The Minister of Defence, Mr Dominic Nitiwul, has advised Ghanaian soldiers who take part in United Nations (UN) missions to desist from having sexual relations with the people they have been engaged to protect.
He said such incidence tended to tarnish the image of soldiers and the country they represented, explaining that the UN frowned on sexual exploitation and abuse.
“You cannot have sexual relationship with the people who you are going to help maintain peace, neither can you have sexual relationship between opposite sex,” he stated.
Mr Nitiwul gave the advice when he addressed officers and men of the Third Battalion of Infantry at the Liberation Barracks in Sunyani last Thursday.
During his one-day visit to the Brong Ahafo Region, he paid courtesy calls on the Brong Ahafo Regional Minister, Mr Kwaku Asomah-Cheremeh, and the Omanhene of the Sunyani Traditional Area, Nana Bosoma Asor Nkrawiri.
The minister was accompanied by the Chief of Defence Staff, Lt Gen Obed Boamah Akwa, and other top officers of the Ghana Armed Forces (GAF).
Addressing the soldiers, Mr Nitiwul asked them never to attempt to indulge in such misbehavior because such actions could result in the withdrawal of the entire battalion should it come to light.

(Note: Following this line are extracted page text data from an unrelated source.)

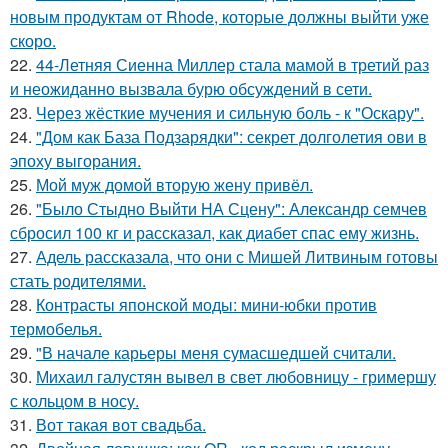
новым продуктам от Rhode, которые должны выйти уже
скоро.
22.
44-Летняя Сиенна Миллер стала мамой в третий раз
и неожиданно вызвала бурю обсуждений в сети.
23.
Через жёсткие мучения и сильную боль - к "Оскару".
24.
"Дом как База Подзарядки": секрет долголетия ови в
эпоху выгорания.
25.
Мой муж домой вторую жену привёл.
26.
"Было Стыдно Выйти НА Сцену": Александр семчев
сбросил 100 кг и рассказал, как диабет спас ему жизнь.
27.
Адель рассказала, что они с Мишей Литвиным готовы
стать родителями.
28.
Контрасты японской моды: мини-юбки против
термобелья.
29.
"В начале карьеры меня сумасшедшей считали.
30.
Михаил галустян вывел в свет любовницу - гримершу
с кольцом в носу.
31.
Вот такая вот свадьба.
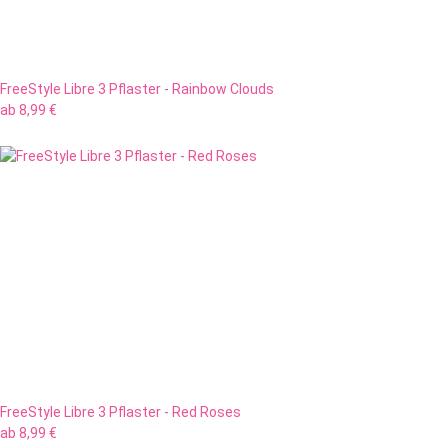
FreeStyle Libre 3 Pflaster - Rainbow Clouds
ab
8,99 €
FreeStyle Libre 3 Pflaster - Red Roses
ab
8,99 €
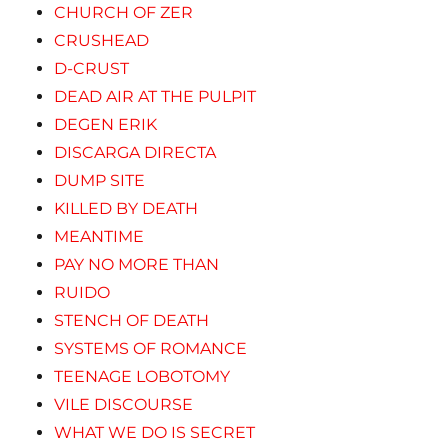
CHURCH OF ZER
CRUSHEAD
D-CRUST
DEAD AIR AT THE PULPIT
DEGEN ERIK
DISCARGA DIRECTA
DUMP SITE
KILLED BY DEATH
MEANTIME
PAY NO MORE THAN
RUIDO
STENCH OF DEATH
SYSTEMS OF ROMANCE
TEENAGE LOBOTOMY
VILE DISCOURSE
WHAT WE DO IS SECRET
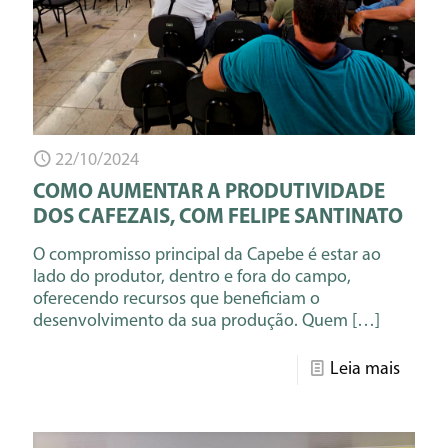
22/10/2024
COMO AUMENTAR A PRODUTIVIDADE
DOS CAFEZAIS, COM FELIPE SANTINATO
O compromisso principal da Capebe é estar ao
lado do produtor, dentro e fora do campo,
oferecendo recursos que beneficiam o
desenvolvimento da sua produção. Quem
[…]
Leia mais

Mr Nitiwul said if they could not stay chaste during UN missions, they had the liberty to come back home after some time and meet their partners before returning for duty.
“So, you have to behave like Catholic Priests when you get there… because once you are arrested it will have a repercussion on you and other members of your battalion,” he said and explained that it was because of such incidence that they were given $700 as leave allowance.
“In fact, you cannot just lose your rank but you can be sacked from the Ghana Armed Forces (GAF) if you indulge in such misbehaviour,” he warned.
Touching on the number of years that soldiers were engaged, Mr Nitiwul explained that currently soldiers were not allowed to serve beyond 25 years no matter their age and strength.
He explained that a Legislative Instrument (L.I) had currently been submitted to Parliament, seeking to increase the duration of engagement from 25 years to 30 years as a result of Cabinet decision that soldiers should be recruited at a younger age and allowed to be in service for 30 years.
“What Cabinet has decided is that the additional five years must not compromise whatever benefit you enjoy.”
Mr Nitiwul reminded soldiers that they were held in high esteem by the public because of their discipline and, therefore, warned them against extortions.
He also expressed concern about scams and extortion of money that had come to be associated with recruitments into the security services.
He advised them to collaborate with members of the other security agencies to stop the smuggling of cocoa to neighbouring La Cote d’Ivoire.